=== To do ===
The expected output is a copy of every line in the records with the string "دچار".

· · · · · · ·

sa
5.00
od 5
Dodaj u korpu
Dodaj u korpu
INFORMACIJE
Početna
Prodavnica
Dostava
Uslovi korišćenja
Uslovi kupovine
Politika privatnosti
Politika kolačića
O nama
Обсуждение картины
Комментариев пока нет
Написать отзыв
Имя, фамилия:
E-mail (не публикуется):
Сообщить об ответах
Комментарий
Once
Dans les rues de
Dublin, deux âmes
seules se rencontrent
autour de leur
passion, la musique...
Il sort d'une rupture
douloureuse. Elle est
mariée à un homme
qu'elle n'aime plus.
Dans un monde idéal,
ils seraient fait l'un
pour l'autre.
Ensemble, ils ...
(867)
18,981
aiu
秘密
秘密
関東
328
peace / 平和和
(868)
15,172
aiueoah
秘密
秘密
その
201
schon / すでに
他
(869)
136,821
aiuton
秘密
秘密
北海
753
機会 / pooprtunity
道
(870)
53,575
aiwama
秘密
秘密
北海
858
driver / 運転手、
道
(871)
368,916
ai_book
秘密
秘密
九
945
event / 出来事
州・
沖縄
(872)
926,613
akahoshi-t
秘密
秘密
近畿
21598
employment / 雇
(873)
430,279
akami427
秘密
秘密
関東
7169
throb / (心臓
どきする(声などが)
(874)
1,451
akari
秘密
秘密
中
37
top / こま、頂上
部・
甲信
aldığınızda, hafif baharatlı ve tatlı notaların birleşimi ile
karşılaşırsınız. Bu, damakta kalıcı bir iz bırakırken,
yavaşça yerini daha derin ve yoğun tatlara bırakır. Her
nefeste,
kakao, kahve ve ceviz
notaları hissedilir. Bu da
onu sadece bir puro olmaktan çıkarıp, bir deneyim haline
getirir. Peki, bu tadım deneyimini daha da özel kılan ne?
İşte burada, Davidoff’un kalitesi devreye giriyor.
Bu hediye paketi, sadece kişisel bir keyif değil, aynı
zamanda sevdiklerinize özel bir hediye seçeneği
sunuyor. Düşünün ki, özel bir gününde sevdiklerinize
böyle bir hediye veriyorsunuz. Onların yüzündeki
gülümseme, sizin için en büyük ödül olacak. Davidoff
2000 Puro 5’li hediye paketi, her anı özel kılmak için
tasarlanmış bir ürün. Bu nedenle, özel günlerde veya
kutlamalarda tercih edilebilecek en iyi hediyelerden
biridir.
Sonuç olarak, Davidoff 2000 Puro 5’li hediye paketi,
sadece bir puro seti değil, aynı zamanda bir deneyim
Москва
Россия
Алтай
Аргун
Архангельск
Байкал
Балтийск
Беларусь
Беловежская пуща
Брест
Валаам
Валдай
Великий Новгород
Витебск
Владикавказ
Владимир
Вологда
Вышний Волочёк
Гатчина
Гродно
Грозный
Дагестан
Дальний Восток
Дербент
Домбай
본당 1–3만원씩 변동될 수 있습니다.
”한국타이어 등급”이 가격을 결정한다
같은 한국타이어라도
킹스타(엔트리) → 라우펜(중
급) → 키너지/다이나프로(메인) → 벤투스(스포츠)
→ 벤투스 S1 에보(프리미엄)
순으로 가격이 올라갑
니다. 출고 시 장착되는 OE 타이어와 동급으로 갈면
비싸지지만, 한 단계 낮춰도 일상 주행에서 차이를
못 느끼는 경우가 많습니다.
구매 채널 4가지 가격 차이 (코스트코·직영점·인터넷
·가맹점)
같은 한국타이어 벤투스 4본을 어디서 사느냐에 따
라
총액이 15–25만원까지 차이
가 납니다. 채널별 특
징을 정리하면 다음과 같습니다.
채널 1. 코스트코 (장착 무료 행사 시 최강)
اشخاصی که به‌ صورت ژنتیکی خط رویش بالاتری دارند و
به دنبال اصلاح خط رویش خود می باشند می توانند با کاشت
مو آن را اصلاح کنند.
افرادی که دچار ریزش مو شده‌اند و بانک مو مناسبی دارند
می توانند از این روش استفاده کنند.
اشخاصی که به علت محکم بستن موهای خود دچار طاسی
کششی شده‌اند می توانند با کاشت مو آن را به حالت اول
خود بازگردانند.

· · · · · · ·

=== Exercise output ===
افرادی که دچار ریزش مو شده‌اند و بانک مو مناسبی دارند
اشخاصی که به علت محکم بستن موهای خود دچار طاسی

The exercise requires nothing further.